--- DATA FOR REVIEW ---

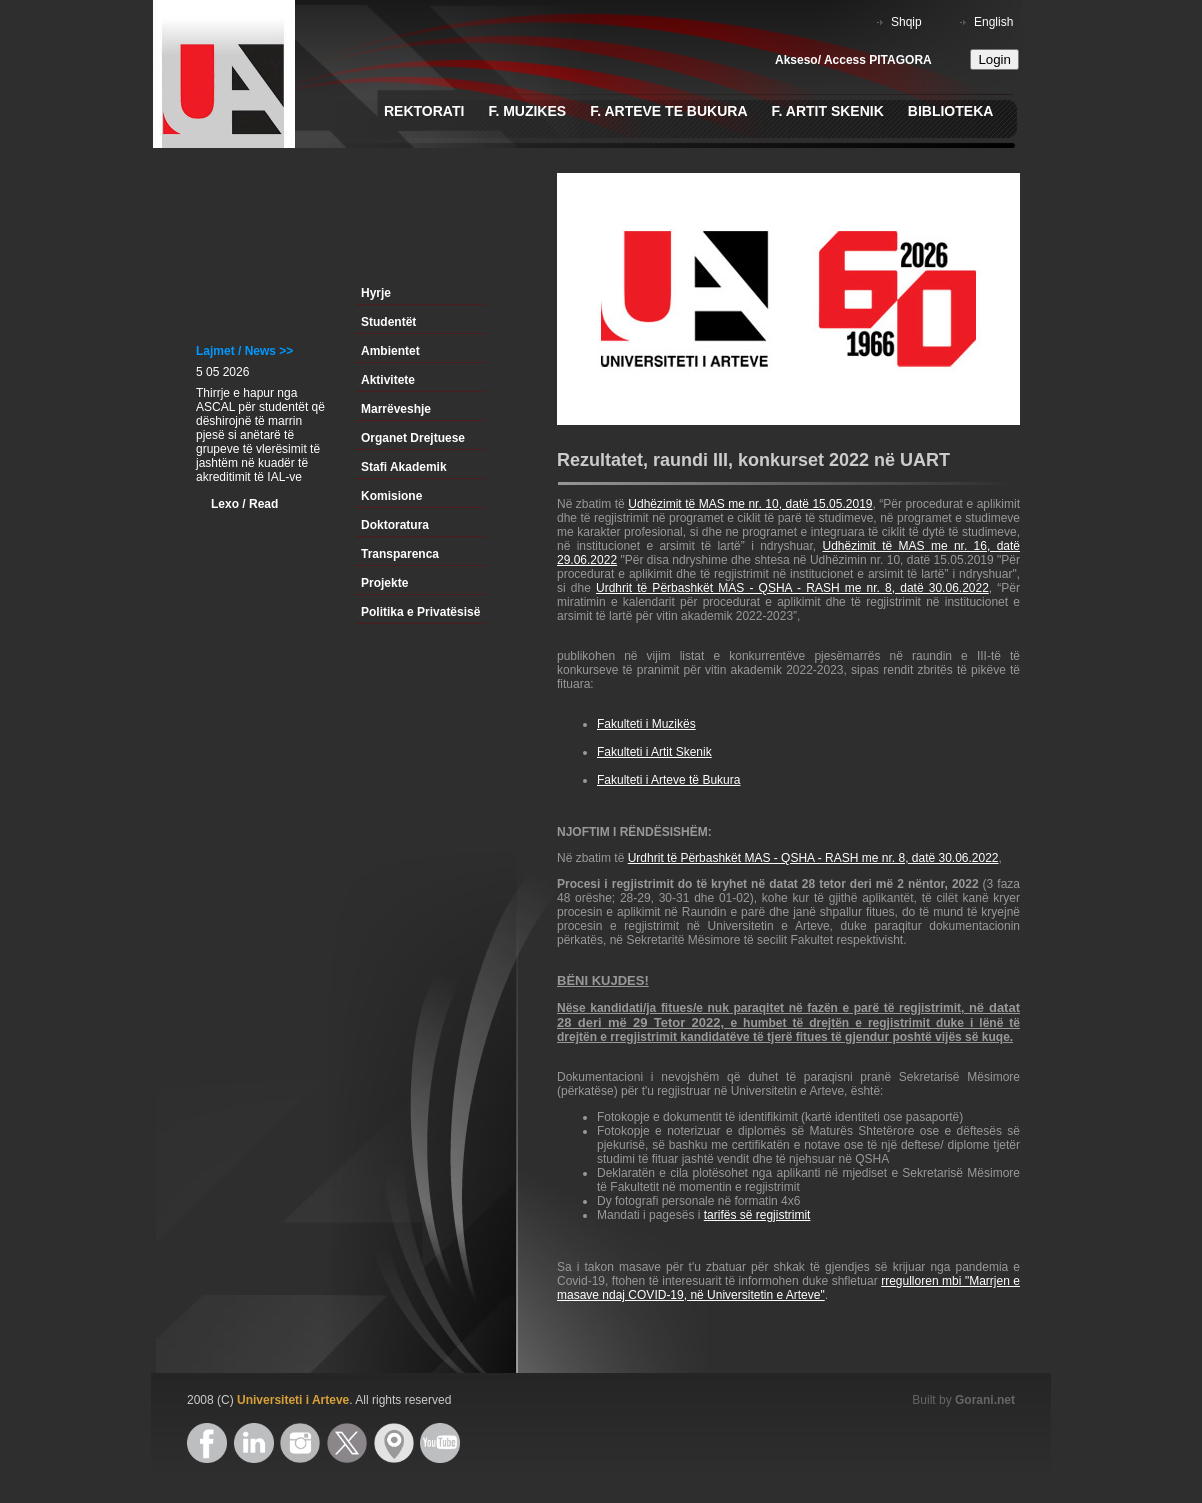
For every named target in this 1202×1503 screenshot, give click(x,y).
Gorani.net (985, 1400)
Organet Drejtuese (413, 438)
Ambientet (390, 351)
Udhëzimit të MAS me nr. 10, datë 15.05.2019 (750, 504)
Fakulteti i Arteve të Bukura (668, 780)
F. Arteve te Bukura (668, 111)
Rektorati (424, 111)
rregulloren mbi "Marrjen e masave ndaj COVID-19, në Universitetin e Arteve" (788, 1288)
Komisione (391, 496)
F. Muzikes (527, 111)
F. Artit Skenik (828, 111)
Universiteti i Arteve (293, 1400)
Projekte (384, 583)
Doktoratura (395, 525)
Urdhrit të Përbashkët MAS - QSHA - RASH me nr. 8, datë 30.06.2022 (792, 588)
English (993, 22)
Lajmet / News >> (244, 351)
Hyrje (376, 293)
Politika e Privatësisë (420, 612)
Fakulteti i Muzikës (646, 724)
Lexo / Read (244, 504)
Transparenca (400, 554)
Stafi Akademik (404, 467)
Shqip (906, 22)
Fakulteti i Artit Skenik (654, 752)
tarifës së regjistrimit (757, 1215)
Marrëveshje (396, 409)
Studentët (388, 322)
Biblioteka (951, 111)
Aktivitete (388, 380)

---

Look through the entries and copy every line in which the string "datë" appears.

Udhëzimit të MAS me nr. 10, datë 15.05.2019 (750, 504)
Urdhrit të Përbashkët MAS - QSHA - RASH me nr. 8, datë 30.06.2022 (792, 588)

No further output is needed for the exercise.